Éphelia pourrait commencer à assister au vaxt tout de suite, à partir d’après-demain. Un voyage de mille milles commence par le premier pas, comme le disait l’adage. Il franchissait ainsi le premier obstacle majeur qui l’empêchait d’atteindre son objectif.

« Oui, bien qu’ils aient rechigné un peu à l’idée. » Félicia sourit ironique et haussa les épaules.

Éphelia s’était rapidement endormie sur les genoux de Félicia. Elle n’avait pas dormi depuis hier, quand on lui avait dit qu’elle viendrait avec eux pour observer le vaxt. Une fois qu’ils avaient terminé et qu’elle avait enfin eu l’occasion de se détendre, elle s’était assoupie et s’était endormie. Le doux balancement du chariot n’avait fait qu’accélérer le processus.

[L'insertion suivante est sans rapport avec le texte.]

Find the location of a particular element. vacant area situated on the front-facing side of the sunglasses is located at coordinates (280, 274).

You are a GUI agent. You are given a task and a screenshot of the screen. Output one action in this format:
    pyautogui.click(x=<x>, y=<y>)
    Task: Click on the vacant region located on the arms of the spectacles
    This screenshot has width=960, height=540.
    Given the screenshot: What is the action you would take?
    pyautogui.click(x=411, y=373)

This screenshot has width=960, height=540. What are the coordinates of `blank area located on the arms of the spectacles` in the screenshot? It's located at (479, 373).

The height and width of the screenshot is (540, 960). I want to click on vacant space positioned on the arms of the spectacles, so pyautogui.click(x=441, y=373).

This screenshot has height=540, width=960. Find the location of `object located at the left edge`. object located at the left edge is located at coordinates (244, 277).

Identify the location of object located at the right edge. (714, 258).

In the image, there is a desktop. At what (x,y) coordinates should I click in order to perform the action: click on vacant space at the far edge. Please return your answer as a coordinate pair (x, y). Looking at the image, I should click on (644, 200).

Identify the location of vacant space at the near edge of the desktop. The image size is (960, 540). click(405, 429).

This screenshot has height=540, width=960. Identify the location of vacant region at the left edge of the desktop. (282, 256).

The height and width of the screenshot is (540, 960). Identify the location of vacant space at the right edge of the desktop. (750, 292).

Yuuto avait répondu par un sourire ironique. « Peut-être, mais il fallait qu’ils l’acceptent, quoi qu’il arrive. »

Seuls les enfants de familles aisées étaient présents dans les vaxts. Même les enseignants avaient un penchant un peu élitiste, alors ils s’étaient poliment opposés à lui, arguant que ce serait une perte de temps que d’essayer d’enseigner à un simple esclave.

Il était probable qu’il y en avait plus d’un qui était du même avis, même parmi les officiers du Clan du Loup. Ils doivent sûrement penser que Yuuto devrait utiliser les profits de la vente de produits verriers pour quelque chose de plus utile et de plus valable.

Et c’est exactement pour ça qu’il était important de s’assurer qu’Éphelia assiste à un vaxt.

Avec une bonne étude, même un esclave pourrait s’alphabétiser. Si Yuuto pouvait démontrer ce fait, cela devrait permettre à tout le monde de comprendre l’idée derrière l’application d’un système d’éducation obligatoire.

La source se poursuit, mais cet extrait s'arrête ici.